• **WHAT IS EXPECTED**:
Your answer needs to include each line of the records in which the string "وزیراعظم" can be found.

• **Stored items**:
+++
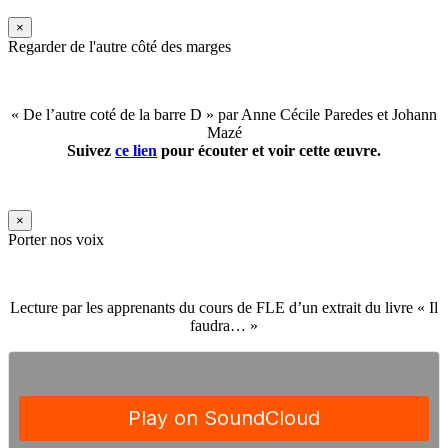
×
Regarder de l'autre côté des marges
« De l’autre coté de la barre D » par Anne Cécile Paredes et Johann
Mazé
Suivez
ce lien
pour écouter et voir cette œuvre.
×
Porter nos voix
Lecture par les apprenants du cours de FLE d’un extrait du livre « Il
faudra… »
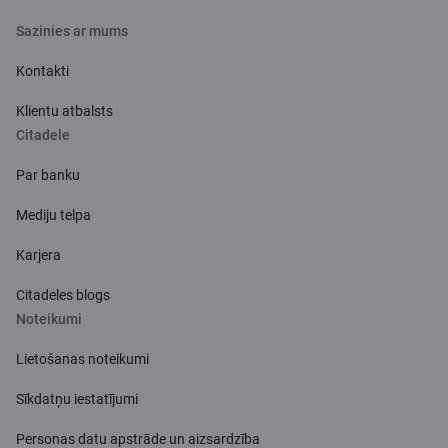
Sazinies ar mums
Kontakti
Klientu atbalsts
Citadele
Par banku
Mediju telpa
Karjera
Citadeles blogs
Noteikumi
Lietošanas noteikumi
Sīkdatņu iestatījumi
Personas datu apstrāde un aizsardzība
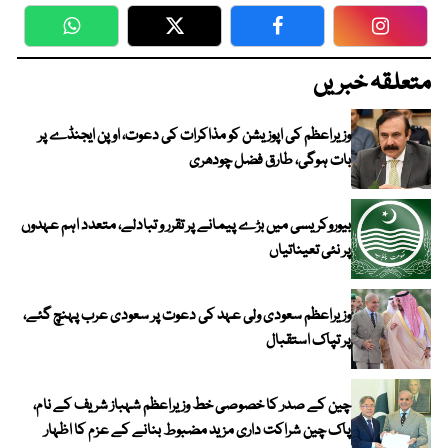
WhatsApp
Twitter
Facebook
Faceboo
متعلقہ خبریں
وزیراعظم کی اپوزیشن کو مذاکرات کی دعوت، اوپن ایجنڈے پر
بات ہوگی، طارق فضل چودھری
بیوروکریسی میں بڑے پیمانے پر تقرر و تبادلے، متعدد اہم عہدوں
پر نئی تعیناتیاں
وزیراعظم سعودی ولی عہد کی دعوت پر سعودی عرب پہنچ گئے،
پر تپاک استقبال
چین کے صدر کا خصوصی خط وزیراعظم شہباز شریف کے نام،
پاک چین شراکت داری مزید مضبوط بنانے کے عزم کا اظہار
+++
• **SOLUTION TO THIS TASK**:
وزیراعظم کی اپوزیشن کو مذاکرات کی دعوت، اوپن ایجنڈے پر
وزیراعظم سعودی ولی عہد کی دعوت پر سعودی عرب پہنچ گئے،
چین کے صدر کا خصوصی خط وزیراعظم شہباز شریف کے نام،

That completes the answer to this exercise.